It’s puzzling that an AI assistant — one that lives on over a billion phones, tablets, and smartwatches — hasn’t cracked the code for flowing conversations. 

Siri is a lazy sitting duck in the AI race 

Siri voice interface
Nadeem Sarwar / Digital Trends

Chopping off a “hey” or making Siri sound less robotic isn’t the kind of groundbreaking upgrade that Siri deserves. Certainly not in 2023, when AI chatbots fueled by Open AI’s GPT-4 or Google’s LaMDA natural language models are trying to reimagine everything from web searches and writing research papers to acting as virtual partners that soothe your anxiety or loneliness. 

At this point in time, Siri has become almost a laughingstock in the voice assistant arena. What’s even more disappointing is the fact that Siri offers arguably the most impressive task automation suite if you know your way around Apple’s Shortcuts app. Alas, Apple won’t take the next logical step and bake Siri in at the heart of its own apps such as Notes or Safari.

Take, for example, Bing Chat. It started off standalone, then made its way to the Edge browser, and now lives in the Windows 11 search bar at the OS level. Of course, it’s also supercharging Office tools like Word, Excel, and PowerPoint, among others. Likewise, Google Bard is appearing inside Workspace products like Gmail, Docs, and Slides. Siri, meanwhile, is nowhere to be seen across Apple’s own applications. 

Yes, Apple doesn’t offer a productivity toolkit as fleshed-out and feature-heavy as Google’s or Microsoft’s. But it still has to start somewhere.
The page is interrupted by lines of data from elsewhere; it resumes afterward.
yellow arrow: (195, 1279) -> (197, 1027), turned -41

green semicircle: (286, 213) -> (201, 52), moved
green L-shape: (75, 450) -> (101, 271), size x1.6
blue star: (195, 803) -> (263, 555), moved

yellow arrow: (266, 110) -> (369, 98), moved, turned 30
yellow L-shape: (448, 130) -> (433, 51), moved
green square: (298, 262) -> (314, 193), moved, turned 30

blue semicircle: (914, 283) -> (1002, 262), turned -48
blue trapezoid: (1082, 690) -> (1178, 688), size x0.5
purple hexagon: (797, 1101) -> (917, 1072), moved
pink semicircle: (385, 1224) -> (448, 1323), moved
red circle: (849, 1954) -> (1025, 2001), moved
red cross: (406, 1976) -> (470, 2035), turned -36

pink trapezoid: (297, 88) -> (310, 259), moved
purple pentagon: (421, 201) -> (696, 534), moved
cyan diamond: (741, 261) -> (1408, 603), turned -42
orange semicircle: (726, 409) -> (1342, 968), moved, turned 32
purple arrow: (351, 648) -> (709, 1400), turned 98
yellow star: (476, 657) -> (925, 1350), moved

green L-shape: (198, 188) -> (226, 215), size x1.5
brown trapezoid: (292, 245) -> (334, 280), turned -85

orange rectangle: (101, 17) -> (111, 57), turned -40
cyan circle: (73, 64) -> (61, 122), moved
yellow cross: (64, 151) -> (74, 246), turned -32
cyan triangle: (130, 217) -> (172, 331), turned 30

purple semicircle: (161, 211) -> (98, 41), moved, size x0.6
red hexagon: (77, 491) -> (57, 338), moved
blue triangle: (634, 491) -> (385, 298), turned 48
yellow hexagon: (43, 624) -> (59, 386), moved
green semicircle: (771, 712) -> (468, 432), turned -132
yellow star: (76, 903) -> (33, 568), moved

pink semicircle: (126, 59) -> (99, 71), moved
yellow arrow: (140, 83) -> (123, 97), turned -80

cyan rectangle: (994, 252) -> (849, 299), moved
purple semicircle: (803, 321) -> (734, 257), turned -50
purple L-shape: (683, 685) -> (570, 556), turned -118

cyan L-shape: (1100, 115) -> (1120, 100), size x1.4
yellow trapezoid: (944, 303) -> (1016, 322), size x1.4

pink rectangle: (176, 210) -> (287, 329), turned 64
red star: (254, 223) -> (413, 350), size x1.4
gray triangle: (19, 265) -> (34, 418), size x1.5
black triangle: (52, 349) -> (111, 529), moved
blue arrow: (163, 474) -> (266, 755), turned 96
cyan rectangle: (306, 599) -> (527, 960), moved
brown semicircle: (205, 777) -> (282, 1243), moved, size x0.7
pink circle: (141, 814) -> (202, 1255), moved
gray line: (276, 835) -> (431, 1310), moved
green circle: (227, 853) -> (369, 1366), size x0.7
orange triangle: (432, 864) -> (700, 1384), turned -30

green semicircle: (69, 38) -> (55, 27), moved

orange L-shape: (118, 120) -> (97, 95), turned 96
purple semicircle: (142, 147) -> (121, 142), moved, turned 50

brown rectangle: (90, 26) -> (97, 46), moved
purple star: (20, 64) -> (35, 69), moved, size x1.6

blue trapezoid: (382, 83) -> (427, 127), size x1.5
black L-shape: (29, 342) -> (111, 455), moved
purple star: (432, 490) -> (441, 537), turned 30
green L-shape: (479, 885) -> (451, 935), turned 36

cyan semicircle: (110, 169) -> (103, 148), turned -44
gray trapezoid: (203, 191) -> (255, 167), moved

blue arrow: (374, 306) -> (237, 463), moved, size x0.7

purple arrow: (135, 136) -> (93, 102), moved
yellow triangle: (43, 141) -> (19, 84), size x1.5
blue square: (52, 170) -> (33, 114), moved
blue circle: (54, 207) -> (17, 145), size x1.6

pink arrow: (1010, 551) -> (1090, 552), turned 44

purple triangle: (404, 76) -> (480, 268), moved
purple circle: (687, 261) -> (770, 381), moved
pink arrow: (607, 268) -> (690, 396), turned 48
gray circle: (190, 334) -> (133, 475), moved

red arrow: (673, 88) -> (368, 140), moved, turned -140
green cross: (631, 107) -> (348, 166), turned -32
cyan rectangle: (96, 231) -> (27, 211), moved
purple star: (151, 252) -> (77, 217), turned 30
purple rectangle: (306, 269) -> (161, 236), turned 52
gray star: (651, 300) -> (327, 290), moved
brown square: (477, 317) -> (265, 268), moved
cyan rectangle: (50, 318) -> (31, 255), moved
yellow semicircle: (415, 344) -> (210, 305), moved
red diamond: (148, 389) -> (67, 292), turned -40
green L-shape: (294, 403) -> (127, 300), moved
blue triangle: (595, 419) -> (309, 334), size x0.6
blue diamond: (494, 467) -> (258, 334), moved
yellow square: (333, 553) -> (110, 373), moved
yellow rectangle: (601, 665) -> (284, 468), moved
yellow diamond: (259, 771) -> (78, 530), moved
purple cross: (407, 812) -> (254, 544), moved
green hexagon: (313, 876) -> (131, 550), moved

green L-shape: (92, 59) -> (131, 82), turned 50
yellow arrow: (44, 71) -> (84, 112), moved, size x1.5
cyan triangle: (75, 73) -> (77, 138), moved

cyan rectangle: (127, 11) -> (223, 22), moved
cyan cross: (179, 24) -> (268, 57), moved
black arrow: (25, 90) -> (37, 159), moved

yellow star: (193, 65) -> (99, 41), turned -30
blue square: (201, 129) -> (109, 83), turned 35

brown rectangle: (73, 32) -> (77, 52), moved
The greenest pasture for that Siri revolution? The vaunted iMessage. 

Enabling Siri interface
Nadeem Sarwar / Digital Trends

Despite Google spending millions on Rich Communication Services (RCS) and stirring an online wave that has many people begging Apple for RCS adoption, Apple is far too proud — and protective — of the “blue bubble” privilege to ever allow cross-platform messaging harmony.

It’s almost comical that on the same day as WWDC, Google announced that smart compose — a feature that stays ahead of you with smart suggestions as you type a message — is coming to Google Chat. This feature is already available in Gmail and Google Docs, two of the world’s most widely used apps of their kind. 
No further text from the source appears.